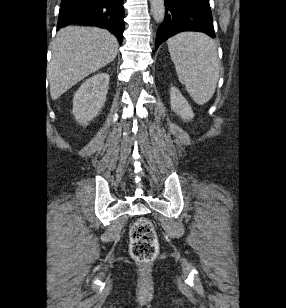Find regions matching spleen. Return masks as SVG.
Wrapping results in <instances>:
<instances>
[{
	"mask_svg": "<svg viewBox=\"0 0 286 308\" xmlns=\"http://www.w3.org/2000/svg\"><path fill=\"white\" fill-rule=\"evenodd\" d=\"M180 83L198 105L213 96L219 79L215 42L203 33L182 32L167 41Z\"/></svg>",
	"mask_w": 286,
	"mask_h": 308,
	"instance_id": "1",
	"label": "spleen"
}]
</instances>
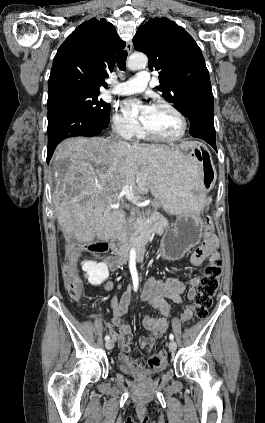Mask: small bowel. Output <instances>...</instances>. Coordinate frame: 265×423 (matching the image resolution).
Here are the masks:
<instances>
[{"label": "small bowel", "mask_w": 265, "mask_h": 423, "mask_svg": "<svg viewBox=\"0 0 265 423\" xmlns=\"http://www.w3.org/2000/svg\"><path fill=\"white\" fill-rule=\"evenodd\" d=\"M218 240L215 235L206 238L204 243L199 246L191 256V263L195 267H200L202 263L208 259L210 262L219 257L217 252ZM74 262V261H73ZM105 263L110 271L117 269L122 264L115 256H108ZM202 275H196L190 280V288L187 291L188 303L185 304L184 310L181 314V321L186 322L193 316V300L197 295V288L200 285ZM114 285L112 281H106L104 288L106 291H111ZM186 287L183 282L172 278L150 279L147 287L141 292L140 300L148 304L155 310L157 316L146 315L143 319V326L148 332L139 340L140 347L145 352H150L156 341L168 329L166 316L171 314L170 306L165 302L164 298L170 299L177 304L183 303V295ZM131 287L127 286L123 294L121 303L117 302V294L111 299L112 315L110 319V332L114 339L119 342L120 360L129 366L141 367L143 360H132L130 357L131 345L133 341L132 330L127 324L123 316L127 310L130 301Z\"/></svg>", "instance_id": "c3829d8e"}]
</instances>
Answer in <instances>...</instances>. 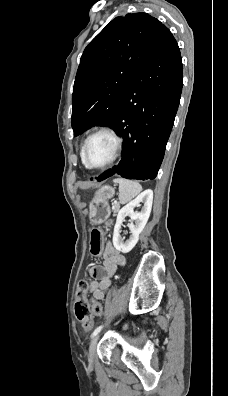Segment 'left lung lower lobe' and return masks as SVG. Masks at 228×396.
Returning a JSON list of instances; mask_svg holds the SVG:
<instances>
[{"mask_svg":"<svg viewBox=\"0 0 228 396\" xmlns=\"http://www.w3.org/2000/svg\"><path fill=\"white\" fill-rule=\"evenodd\" d=\"M183 85L178 44L164 26L133 79L111 127L124 139L118 165L97 178L113 175L153 180L164 157Z\"/></svg>","mask_w":228,"mask_h":396,"instance_id":"left-lung-lower-lobe-1","label":"left lung lower lobe"}]
</instances>
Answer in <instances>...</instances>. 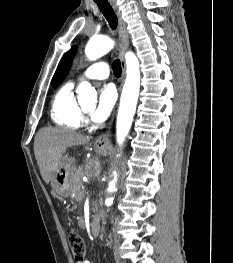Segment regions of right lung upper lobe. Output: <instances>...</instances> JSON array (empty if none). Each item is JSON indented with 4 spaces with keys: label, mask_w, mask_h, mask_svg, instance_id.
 <instances>
[{
    "label": "right lung upper lobe",
    "mask_w": 233,
    "mask_h": 263,
    "mask_svg": "<svg viewBox=\"0 0 233 263\" xmlns=\"http://www.w3.org/2000/svg\"><path fill=\"white\" fill-rule=\"evenodd\" d=\"M69 69H70V66L60 75V77H59L58 80L56 81L54 87L58 86V85L63 81V79H64L65 76L67 75Z\"/></svg>",
    "instance_id": "right-lung-upper-lobe-1"
}]
</instances>
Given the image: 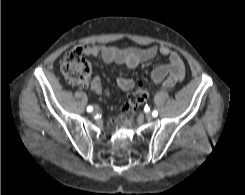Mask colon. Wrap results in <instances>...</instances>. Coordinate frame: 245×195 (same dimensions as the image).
I'll list each match as a JSON object with an SVG mask.
<instances>
[{
	"label": "colon",
	"instance_id": "colon-1",
	"mask_svg": "<svg viewBox=\"0 0 245 195\" xmlns=\"http://www.w3.org/2000/svg\"><path fill=\"white\" fill-rule=\"evenodd\" d=\"M61 71L69 83L87 84L91 75V65L85 57L84 48L76 47L70 50L64 56ZM148 95V89L142 83H138L136 88L131 91L128 102L123 106V111L128 112L137 108L146 101Z\"/></svg>",
	"mask_w": 245,
	"mask_h": 195
}]
</instances>
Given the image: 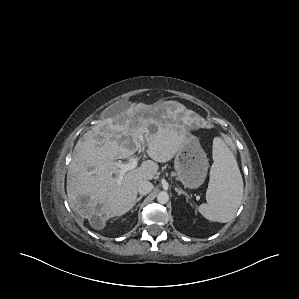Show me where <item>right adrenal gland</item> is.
I'll return each instance as SVG.
<instances>
[{
    "label": "right adrenal gland",
    "mask_w": 299,
    "mask_h": 299,
    "mask_svg": "<svg viewBox=\"0 0 299 299\" xmlns=\"http://www.w3.org/2000/svg\"><path fill=\"white\" fill-rule=\"evenodd\" d=\"M143 198V195L139 196L136 201H135V204H137L141 199ZM133 211V210H132Z\"/></svg>",
    "instance_id": "obj_1"
}]
</instances>
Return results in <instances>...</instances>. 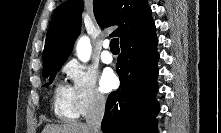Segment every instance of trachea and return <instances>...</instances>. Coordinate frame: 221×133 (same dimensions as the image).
Instances as JSON below:
<instances>
[{"label":"trachea","mask_w":221,"mask_h":133,"mask_svg":"<svg viewBox=\"0 0 221 133\" xmlns=\"http://www.w3.org/2000/svg\"><path fill=\"white\" fill-rule=\"evenodd\" d=\"M110 50L112 52H119V39L118 38H113L110 42Z\"/></svg>","instance_id":"obj_1"}]
</instances>
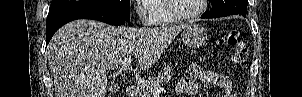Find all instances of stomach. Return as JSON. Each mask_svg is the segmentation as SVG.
<instances>
[{
  "label": "stomach",
  "instance_id": "stomach-1",
  "mask_svg": "<svg viewBox=\"0 0 302 97\" xmlns=\"http://www.w3.org/2000/svg\"><path fill=\"white\" fill-rule=\"evenodd\" d=\"M181 38L187 46L200 47L207 40V32L201 25L190 23L183 29Z\"/></svg>",
  "mask_w": 302,
  "mask_h": 97
}]
</instances>
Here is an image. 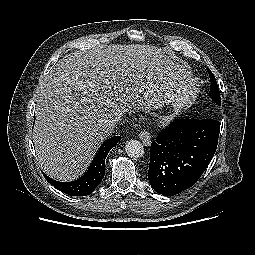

ACTIVITY: The answer must be the exact lines from the line with "Find all instances" to the final line of the data, both ends included, with no pictures.

SOLVED EXERCISE:
Find all instances of stomach. Return as JSON. Each mask_svg is the segmentation as SVG.
<instances>
[{
  "label": "stomach",
  "instance_id": "stomach-1",
  "mask_svg": "<svg viewBox=\"0 0 302 97\" xmlns=\"http://www.w3.org/2000/svg\"><path fill=\"white\" fill-rule=\"evenodd\" d=\"M181 38L187 46L200 47L207 40V32L201 25L190 23L183 29Z\"/></svg>",
  "mask_w": 302,
  "mask_h": 97
}]
</instances>
Here is an image. 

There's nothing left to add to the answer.